With few exceptions, OSHA now mandates that employers provide PPE at no cost to workers. It also requires employers to complete a hazard assessment at every job site to determine what safety hazards are present or likely to be present. This is the first and most crucial step that should be undertaken by an employer.
The hazard assessment should begin with a walk-through survey of the job site to develop a list of potential hazards. The possibility of multiple and simultaneous hazards should be considered during such. Likewise, for specific job duties and tasks. The assessment should then be used to determine the type of PPE that should be available for use on a construction project.
PPE should fit properly and comfortably. Such can make the difference between being well protected and dangerously exposed. When feasible, an employer should select PPE that will provide a level of protection greater than the minimum required to protect employees from hazards.
Hazard assessments must be documented in writing and dated. They must comprehensibly identify all hazards or potential hazards. And, they must state the name of the person certifying the evaluation.
Also, construction work sites should be periodically reassessed for changes in conditions, equipment or operating procedures that could affect occupational hazards, noting that the suitability of existing PPE should be included in each reassessment. These reassessments should also include a review of injury records to spot any trends or areas of concern. If any concerns are identified, immediate and proper corrective action must be taken.
OSHA has also determined that the proper maintenance of PPE should also be of the utmost importance to employers. As such, PPE must be inspected and replaced on a regular basis, as failing to do so can make the PPE less effective, thereby increasing safety risks and the potential for liability.

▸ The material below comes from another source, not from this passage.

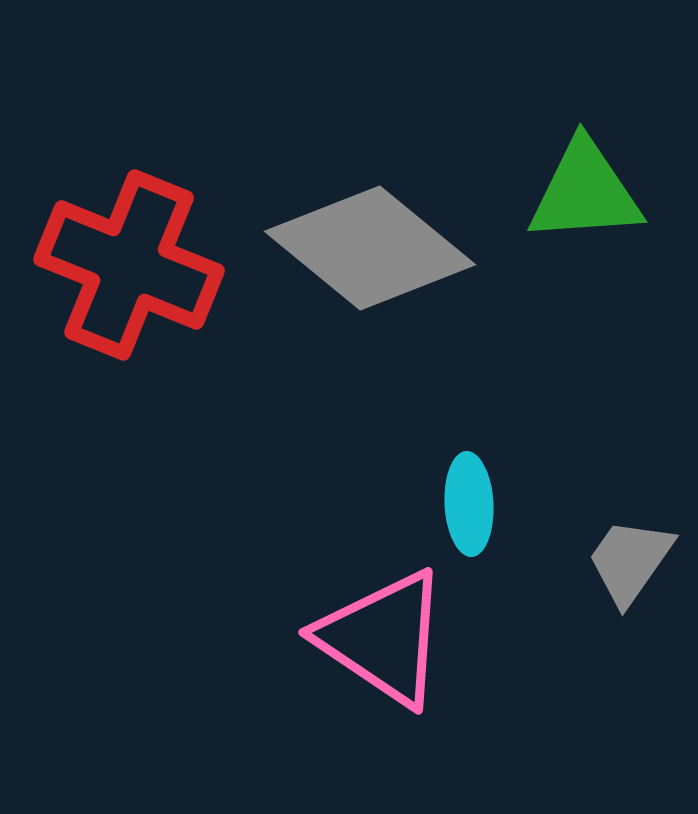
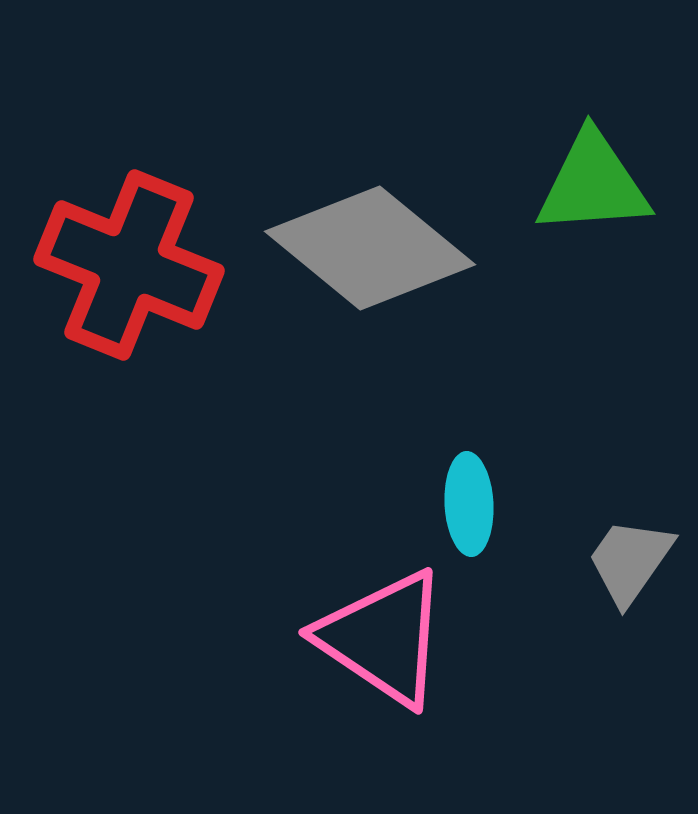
green triangle: moved 8 px right, 8 px up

Further, employers must provide training to all workers who are required to use PPE. The training should cover such things as when and what PPE is required and how to properly wear and care for the PPE. It should also include any limitations which may be associated with the PPE.
Employees who do not understand PPE requirements must be retrained. If there are any changes on the work site, or a new type of PPE is required, all affected workers must be retrained as well. Employers should maintain a detailed record of their PPE trainings.
The bottom line is that construction sites are riddled with disproportionately large amounts of safety hazards and risks. And, while PPE is not generally 100 percent foolproof, it is vital in protecting workers from injuries when accidents occur. As such, it is imperative that employers not only understand what PPE is needed for each construction project, but ensure that it is readily available to their workers at all times. It also goes without saying that understanding and properly implementing OSHA’s PPE regulations can protect lives, save money and contribute to the continued improvement and reputation of the construction industry.
Astrid Guardado is a senior attorney at Becker & Poliakoff PA. The opinions expressed are those of the author(s) and do not necessarily reflect the views of the firm, its clients, or Portfolio Media Inc., or any of its or their respective affiliates. This article is for general information purposes and is not intended to be and should not be taken as legal advice.
 Industries at a Glance: Construction: NAICS23, Bureau of Labor Statistics, March of 2017.
 Brennan v. Butler Lime & Cement Co., 520 F.2d 1011 (7th Cir. 1975).
 Ed Taylor Const. Co. v. Occupational Safety and Health Review Comm’n, 938 F. 2d 1265 (11th Cir. 1991).
 See I.T.O. Corp. of New England v. OSHRC, 540 F. 2d 543 (1st Cir. 1976); U.S. Steel Corp. v. OSHRC, 537 F. 2d 780 (3d Cir. 1976).